Posted to common-commits@hadoop.apache.org by zt...@apache.org on 2020/12/09 11:49:09 UTC
[hadoop] branch trunk updated: YARN-10380: Import logic of multi-node allocation in CapacityScheduler (#2494)

This is an automated email from the ASF dual-hosted git repository.

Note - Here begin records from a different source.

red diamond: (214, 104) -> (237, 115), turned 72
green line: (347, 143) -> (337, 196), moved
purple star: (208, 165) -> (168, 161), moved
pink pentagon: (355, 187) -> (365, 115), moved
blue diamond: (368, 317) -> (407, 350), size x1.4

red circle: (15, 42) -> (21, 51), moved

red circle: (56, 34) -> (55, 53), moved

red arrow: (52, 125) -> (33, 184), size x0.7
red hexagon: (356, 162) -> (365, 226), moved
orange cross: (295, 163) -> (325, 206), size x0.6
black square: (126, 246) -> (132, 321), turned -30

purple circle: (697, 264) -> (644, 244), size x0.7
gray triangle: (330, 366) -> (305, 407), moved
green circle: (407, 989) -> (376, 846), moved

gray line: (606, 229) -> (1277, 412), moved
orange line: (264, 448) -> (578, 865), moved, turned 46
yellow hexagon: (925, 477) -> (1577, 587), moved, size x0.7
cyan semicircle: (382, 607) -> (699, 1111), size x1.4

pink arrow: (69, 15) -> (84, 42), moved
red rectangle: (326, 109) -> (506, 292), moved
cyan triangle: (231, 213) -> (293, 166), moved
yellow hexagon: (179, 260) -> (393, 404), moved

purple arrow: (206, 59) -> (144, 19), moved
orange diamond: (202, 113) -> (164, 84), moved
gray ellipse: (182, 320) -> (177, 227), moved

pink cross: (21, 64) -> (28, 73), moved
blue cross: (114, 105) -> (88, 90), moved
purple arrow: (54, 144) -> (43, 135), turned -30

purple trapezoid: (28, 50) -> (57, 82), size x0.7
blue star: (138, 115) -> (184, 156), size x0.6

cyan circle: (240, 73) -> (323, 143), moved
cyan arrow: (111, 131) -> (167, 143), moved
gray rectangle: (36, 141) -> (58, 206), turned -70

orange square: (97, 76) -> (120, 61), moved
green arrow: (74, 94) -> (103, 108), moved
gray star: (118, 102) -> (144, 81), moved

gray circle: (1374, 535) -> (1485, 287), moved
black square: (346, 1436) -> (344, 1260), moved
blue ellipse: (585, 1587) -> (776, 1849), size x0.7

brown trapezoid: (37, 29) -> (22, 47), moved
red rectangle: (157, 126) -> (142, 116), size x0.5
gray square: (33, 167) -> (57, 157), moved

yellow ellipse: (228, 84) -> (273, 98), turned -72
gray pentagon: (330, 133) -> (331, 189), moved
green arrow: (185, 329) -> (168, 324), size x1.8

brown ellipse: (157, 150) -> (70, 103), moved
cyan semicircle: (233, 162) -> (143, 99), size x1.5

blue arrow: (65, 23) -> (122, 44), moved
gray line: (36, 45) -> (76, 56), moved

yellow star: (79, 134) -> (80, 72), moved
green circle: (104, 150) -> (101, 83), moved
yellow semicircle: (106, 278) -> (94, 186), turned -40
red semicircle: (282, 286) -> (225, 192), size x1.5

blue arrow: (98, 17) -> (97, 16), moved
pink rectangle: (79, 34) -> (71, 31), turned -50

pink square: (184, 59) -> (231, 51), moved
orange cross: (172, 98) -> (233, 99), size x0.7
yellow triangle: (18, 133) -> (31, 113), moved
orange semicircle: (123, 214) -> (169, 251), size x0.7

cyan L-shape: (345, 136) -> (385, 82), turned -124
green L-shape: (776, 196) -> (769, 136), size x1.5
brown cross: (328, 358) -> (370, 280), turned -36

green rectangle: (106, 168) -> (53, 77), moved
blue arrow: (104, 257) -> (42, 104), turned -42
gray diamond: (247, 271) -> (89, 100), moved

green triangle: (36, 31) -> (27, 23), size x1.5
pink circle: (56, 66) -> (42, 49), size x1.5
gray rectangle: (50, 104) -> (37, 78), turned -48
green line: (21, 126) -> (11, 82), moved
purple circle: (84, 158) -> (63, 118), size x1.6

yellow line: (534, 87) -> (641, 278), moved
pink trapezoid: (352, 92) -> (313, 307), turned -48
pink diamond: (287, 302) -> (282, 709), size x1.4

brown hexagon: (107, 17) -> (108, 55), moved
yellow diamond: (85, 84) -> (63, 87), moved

ztang pushed a commit to branch trunk
in repository https://gitbox.apache.org/repos/asf/hadoop.git


The following commit(s) were added to refs/heads/trunk by this push:
     new d67ccd0  YARN-10380: Import logic of multi-node allocation in CapacityScheduler (#2494)
d67ccd0 is described below

commit d67ccd03e36b3afdb9ce900460a16a6210444bff
Author: zhuqi <82...@qq.com>
AuthorDate: Wed Dec 9 19:48:39 2020 +0800

    YARN-10380: Import logic of multi-node allocation in CapacityScheduler (#2494)
    
    Contributed by Qi Zhu.
---
 .../scheduler/ClusterNodeTracker.java              |  11 ++
 .../scheduler/capacity/CapacityScheduler.java      | 116 +++++++++++++++------
 .../TestCapacitySchedulerAsyncScheduling.java      |  19 ++++
 3 files changed, 115 insertions(+), 31 deletions(-)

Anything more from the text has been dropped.